How to Relieve Carpal Tunnel Pain at Work

Relieve Carpal Tunnel Pain at Work

If you work a desk job, do demanding physical labor on a daily basis, or deal with writing and typing at work, keeping your carpal tunnel pain at bay isn’t easy. If years of working with your hands have created long-lasting nerve pain, the last thing you want to be doing is exacerbating that at work. Still, people with carpal tunnel syndrome can’t just opt out of working for a living. There will be times when you’ll be in pain at work and you’ll be expected to power through it. But if you’ve seen orthopedic hand specialist recently, you’ll know that there are more than a few ways to ease your suffering while on the job. If you want to relieve your CTS pain at work, here are a few things to try.

Go Ergonomic

Carpal tunnel can flare up for any number of reasons: Bad weather, back pain, too much stress. However, if there’s one thing you can do to help your entire body feel more at ease during a long week, it’s investing in ergonomic chairs, pillows, mousepads, and whatever else you need to protect your body from feeling stress and pain from flaring up. Ergonomic business supplies aren’t that expensive and even just purchasing a keyboard with a pad attached will help you rest your hands while typing or doing other repetitive motions.

Take Breaks

No matter how busy or stressful it gets at work, you won’t gain anything from pushing through the pain of a carpal tunnel flare-up. When your hand starts to hurt, don’t wait: Stop what you’re doing and take a five-minute break. Use this time to do stretches or simply to relax. If you need to get up and walk around, space out your breaks so you can have longer periods of rest. Whatever you do, don’t forget to pace yourself. Even though the pain seems spontaneous, it responds to stress and will feel better after periods of prolonged rest. If you’ve been typing for a while, try doing something else that doesn’t require using your hands, like reading or making a few phone calls: Whatever it takes to give your hands and wrist some downtime.
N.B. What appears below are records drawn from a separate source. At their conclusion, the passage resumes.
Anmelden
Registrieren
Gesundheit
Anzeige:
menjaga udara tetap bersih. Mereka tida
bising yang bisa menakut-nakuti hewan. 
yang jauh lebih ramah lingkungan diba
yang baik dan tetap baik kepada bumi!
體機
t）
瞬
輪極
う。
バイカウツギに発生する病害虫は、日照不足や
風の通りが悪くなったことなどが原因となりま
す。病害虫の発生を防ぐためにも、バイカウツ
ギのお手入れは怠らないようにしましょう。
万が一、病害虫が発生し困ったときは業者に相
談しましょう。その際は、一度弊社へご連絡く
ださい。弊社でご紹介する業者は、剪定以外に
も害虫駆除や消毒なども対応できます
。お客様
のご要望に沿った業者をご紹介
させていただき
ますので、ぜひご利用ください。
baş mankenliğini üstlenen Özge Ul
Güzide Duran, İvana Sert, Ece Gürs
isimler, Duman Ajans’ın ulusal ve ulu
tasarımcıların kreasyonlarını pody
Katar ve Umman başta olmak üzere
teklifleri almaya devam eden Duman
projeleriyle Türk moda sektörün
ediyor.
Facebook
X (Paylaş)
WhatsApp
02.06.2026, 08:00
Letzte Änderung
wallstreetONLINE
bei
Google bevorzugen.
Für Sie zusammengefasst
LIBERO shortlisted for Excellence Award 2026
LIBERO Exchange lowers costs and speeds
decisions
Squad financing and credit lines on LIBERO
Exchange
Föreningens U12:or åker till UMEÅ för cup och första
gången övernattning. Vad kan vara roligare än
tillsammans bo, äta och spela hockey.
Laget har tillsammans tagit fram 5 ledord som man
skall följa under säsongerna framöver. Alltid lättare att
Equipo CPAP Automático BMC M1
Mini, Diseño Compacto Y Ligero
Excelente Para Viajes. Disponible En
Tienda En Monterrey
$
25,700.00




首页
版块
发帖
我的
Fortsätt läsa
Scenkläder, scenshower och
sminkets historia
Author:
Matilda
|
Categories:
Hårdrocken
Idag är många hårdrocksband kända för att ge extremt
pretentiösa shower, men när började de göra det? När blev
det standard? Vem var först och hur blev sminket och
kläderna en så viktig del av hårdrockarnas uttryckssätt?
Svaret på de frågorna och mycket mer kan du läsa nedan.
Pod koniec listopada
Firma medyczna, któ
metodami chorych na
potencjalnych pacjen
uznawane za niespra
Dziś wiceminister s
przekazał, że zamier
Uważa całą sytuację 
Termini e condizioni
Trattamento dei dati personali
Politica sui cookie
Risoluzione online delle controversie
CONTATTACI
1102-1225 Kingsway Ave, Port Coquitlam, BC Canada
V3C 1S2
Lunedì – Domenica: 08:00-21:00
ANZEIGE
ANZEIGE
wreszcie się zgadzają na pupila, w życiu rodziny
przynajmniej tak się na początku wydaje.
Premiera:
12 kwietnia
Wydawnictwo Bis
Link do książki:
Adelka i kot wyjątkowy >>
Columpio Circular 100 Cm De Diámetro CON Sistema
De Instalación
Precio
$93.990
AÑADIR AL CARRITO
Use the Voice Memo Function

If you spend a lot of your day composing emails or writing out letters, using the voice function on your phone or desktop can be a huge help. Whether it’s more helpful to have a special program that transcribes your voice as you speak or to record yourself talking and hire a transcriptionist, the time you’ve saved from putting stress on your wrists will be worth it. Even if it takes a bit more time to get everything written out, you’ll still be getting the work done and keeping the pain at bay. The more repetitive tasks you perform, such as typing, the more inflamed your CTS will get. Any tools you can use to allow you to type less and rest more will be worth their weight in gold.

Use Braces and Supports

Never underestimate the importance of uses supports at work. Even if you don’t use your hands for your job, keeping your wrists straight and in a neutral position is hard to do on your own. When they fall out of this position, you risk inflammation and pain. That’s why investing in a strong, supportive brace or splint can help you take the pressure off your hands for longer periods of time. You can even find specially-crafted gloves that work to support your hands and keep your wrists neutral while you work. If you can invest in these tools, do so. Along with some anti-inflammatory meds and supplements like turmeric, fish oil, spirulina, and ginger, you’ll be able to keep the pain from swelling up in the course of a long workday.

Change the Temperature

Change the Temperature

When the cold weather kicks in, CTS has a nasty habit of flaring up, making the workday miserable for people who have to deal with cold, drafty offices or outdoor jobs. If you’re feeling the pain acts up, try turning the heat up if you can. Even taking a break and brewing a hot cup of tea, preferably made with anti-inflammatory herbs and spices, can be a nice, soothing way to relieve the pain for short periods of time. If you wake up with a stiff, inflamed wrist during the winters, try warming your hands up with heat packs during your morning commute. Whatever you do, make sure you’re not exposing your hands to the cold during your workday.